“And you, Mr. Longman?”
“I agree with you.
“‘Laugh those who can! Weep those who may!
Southward we march by break of day!’”
CHAPTER VI
AT THE FORT
It was a glorious November morning, not yet cold in the latitude of the fort. Though there was a large wood fire in the sitting-room of the colonel’s quarters, the front windows were open, admitting the fresh air as well as the bright sunshine.
The colonel’s wife sat in her sewing-chair beside her work-stand at some little distance from the open window and nearer the fire, engaged in making a frock for one of her younger girls.
Judy sat at the window with a book in her hand, dividing her attention between the open page and the open view.
There was no one else in the room.
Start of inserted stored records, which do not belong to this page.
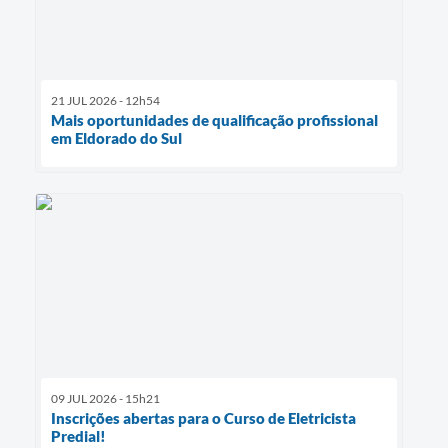
21 JUL 2026 - 12h54
Mais oportunidades de qualificação profissional
em Eldorado do Sul
09 JUL 2026 - 15h21
Inscrições abertas para o Curso de Eletricista
Predial!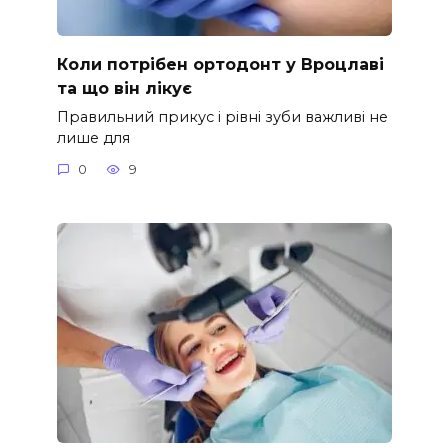
Коли потрібен ортодонт у Вроцлаві
та що він лікує
Правильний прикус і рівні зуби важливі не
лише для
0
9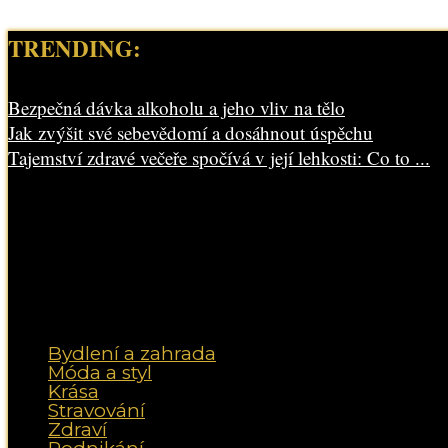
TRENDING:
Bezpečná dávka alkoholu a jeho vliv na tělo
Jak zvýšit své sebevědomí a dosáhnout úspěchu
Tajemství zdravé večeře spočívá v její lehkosti: Co to ...
Bydlení a zahrada
Móda a styl
Krása
Stravování
Zdraví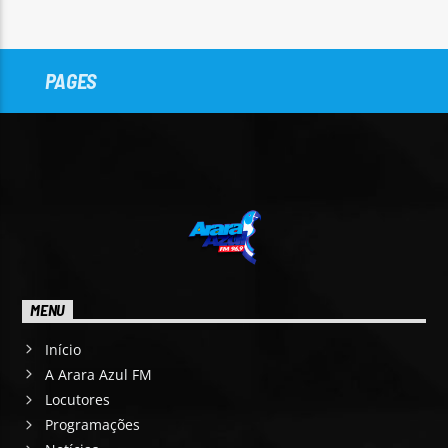
PAGES
MENU
Início
A Arara Azul FM
Locutores
Programações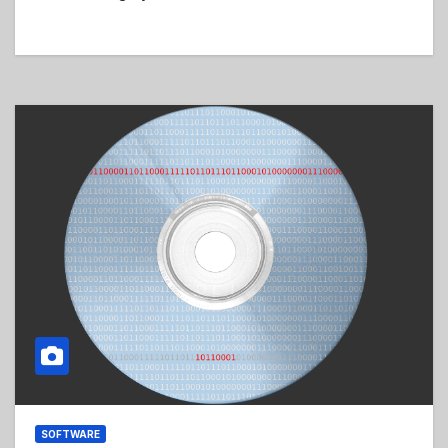
SOFTWARE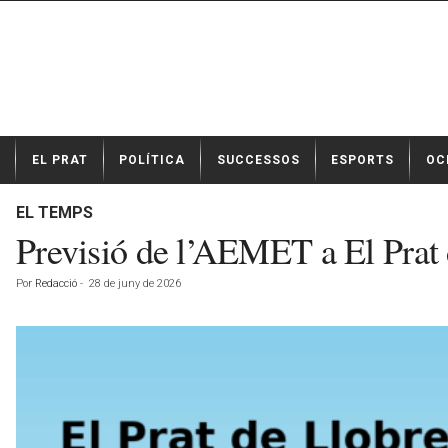
N
EL PRAT
POLÍTICA
SUCCESSOS
ESPORTS
OC
o
t
í
EL TEMPS
c
Previsió de l’AEMET a El Prat 
i
e
Por
Redacció
-
28 de juny de 2026
s
d
e
E
l
P
r
a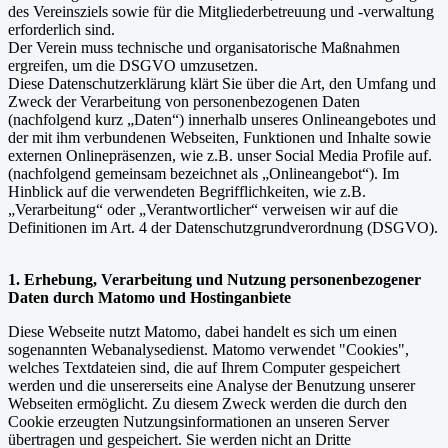
des Vereinsziels sowie für die Mitgliederbetreuung und -verwaltung
erforderlich sind.
Der Verein muss technische und organisatorische Maßnahmen
ergreifen, um die DSGVO umzusetzen.
Diese Datenschutzerklärung klärt Sie über die Art, den Umfang und
Zweck der Verarbeitung von personenbezogenen Daten
(nachfolgend kurz „Daten“) innerhalb unseres Onlineangebotes und
der mit ihm verbundenen Webseiten, Funktionen und Inhalte sowie
externen Onlinepräsenzen, wie z.B. unser Social Media Profile auf.
(nachfolgend gemeinsam bezeichnet als „Onlineangebot“). Im
Hinblick auf die verwendeten Begrifflichkeiten, wie z.B.
„Verarbeitung“ oder „Verantwortlicher“ verweisen wir auf die
Definitionen im Art. 4 der Datenschutzgrundverordnung (DSGVO).
1. Erhebung, Verarbeitung und Nutzung personenbezogener
Daten durch Matomo und Hostinganbiete
Diese Webseite nutzt Matomo, dabei handelt es sich um einen
sogenannten Webanalysedienst. Matomo verwendet "Cookies",
welches Textdateien sind, die auf Ihrem Computer gespeichert
werden und die unsererseits eine Analyse der Benutzung unserer
Webseiten ermöglicht. Zu diesem Zweck werden die durch den
Cookie erzeugten Nutzungsinformationen an unseren Server
übertragen und gespeichert. Sie werden nicht an Dritte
The colonel and his eldest son, “Jim,” were at the adjutant’s office. All the younger children were in the schoolroom under the charge of their eldest sister, “Betty,” who was their teacher.
Judy had been three months separated from her brother, and from her betrothed, and under the exclusive care of Mrs. Moseley. Quick, witty, imitative and anxious to improve, Judy had made rapid advances. She had recovered all the half-forgotten book knowledge taught her at the convent school, and had progressed considerably beyond that. Hearing only good English spoken about her, she had gradually dropped her sweet dialect, which both Col. Moseley and Mr. Jim declared to be a lost charm, and only occasionally, under emotion or excitement, she would suddenly fall into it again. She was also better dressed than formerly; though again the colonel and his son declared not so picturesquely.